An examination of the language of the various statutes upon the subject confirms our conclusion. Since the introduction into this commonwealth of railroads of this kind, the word “ railroads ” has been often used in general laws, the subject or context of which did not limit them to other railroads, as including both. The statute which first required street railway corporations to make returns was entitled an act concerning the annual returns of railroads.” St. 1857, c. 240. In the General Statutes, the provisions concerning them are contained in the chapter entitled “ Of Railroad Corporations.” Gen. Sts. c. 63, §§ 93,139-145. See also Sts. 1861, c. 120; 1862, c. 135, § 3; 1863, cc. 100, 224; 1864, c. 167; c. 229, §§ 35, 36.

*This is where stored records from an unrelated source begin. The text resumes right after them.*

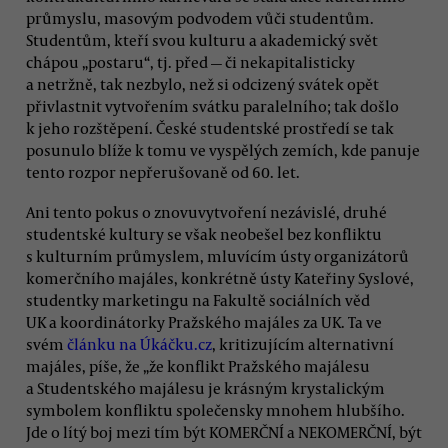
průmyslu, masovým podvodem vůči studentům.
Studentům, kteří svou kulturu a akademický svět
chápou „postaru“, tj. před — či nekapitalisticky
a netržně, tak nezbylo, než si odcizený svátek opět
přivlastnit vytvořením svátku paralelního; tak došlo
k jeho rozštěpení. České studentské prostředí se tak
posunulo blíže k tomu ve vyspělých zemích, kde panuje
tento rozpor nepřerušovaně od 60. let.
Ani tento pokus o znovuvytvoření nezávislé, druhé
studentské kultury se však neobešel bez konfliktu
s kulturním průmyslem, mluvícím ústy organizátorů
komerčního majáles, konkrétně ústy Kateřiny Syslové,
studentky marketingu na Fakultě sociálních věd
UK a koordinátorky Pražského majáles za UK. Ta ve
svém
článku na Úkáčku.cz
, kritizujícím alternativní
majáles, píše, že „že konflikt Pražského majálesu
a Studentského majálesu je krásným krystalickým
symbolem konfliktu společensky mnohem hlubšího.
Jde o lítý boj mezi tím být KOMERČNÍ a NEKOMERČNÍ, být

In the very charter of the Worcester Horse Railroad Company, St. 1861, c. 148, the word is used in the same sense. Section 2 prescribes the manner of “ crossing all the branches and lateral tracks of any other railroad company.” And section 14 provides that said corporation shall be deemed a railroad corporation, so far as to be subject to make such annual returns to the legislature as are or may be prescribed by law; and also so far as to be subject to all existing provisions of law for the assessment and payment of damages for the land, outside of the streets and highways, taken by them for tracks; and to all general provisions of. law that are or may be prescribed relative to horse or street railroads.” A section in substantially the same form was inserted in most of the street railway charters granted for some time after the passage of the General Statutes, omitting the clause as to assessment of damages in two or three instances of corporations restricted to existing highways. St. 1860, c. 19, § 13; c. 35, § 14; 1861, c. 63, § 13; c. 89, §14; c. 90, § 16 ; c. 135, § 15; c. 147, § 11. It is to be observed that the law prescribes in one chapter for the returns of each kind of railroad corporation ; Gen. Sts c. 63, §§ 132—137, 143-145; that the *108first clause of the section just quoted of course means to require those of a horse railroad only; and that it does this by simply declaring that the corporation “ shall be deemed a railroad corporation” for the purpose of making returns.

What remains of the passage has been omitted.